== BRIEF ==
Each entry below should be returned exactly as is, with the pictures removed.

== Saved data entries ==
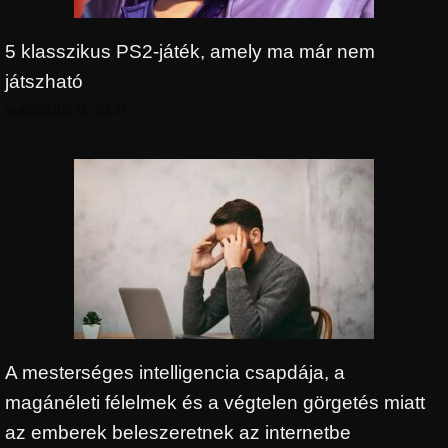
5 klasszikus PS2-játék, amely ma már nem
játszható
augusztus 9, 2026
A mesterséges intelligencia csapdája, a
magánéleti félelmek és a végtelen görgetés miatt
az emberek beleszeretnek az internetbe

== SOLUTION FOR THIS TASK ==
5 klasszikus PS2-játék, amely ma már nem
játszható
augusztus 9, 2026
A mesterséges intelligencia csapdája, a
magánéleti félelmek és a végtelen görgetés miatt
az emberek beleszeretnek az internetbe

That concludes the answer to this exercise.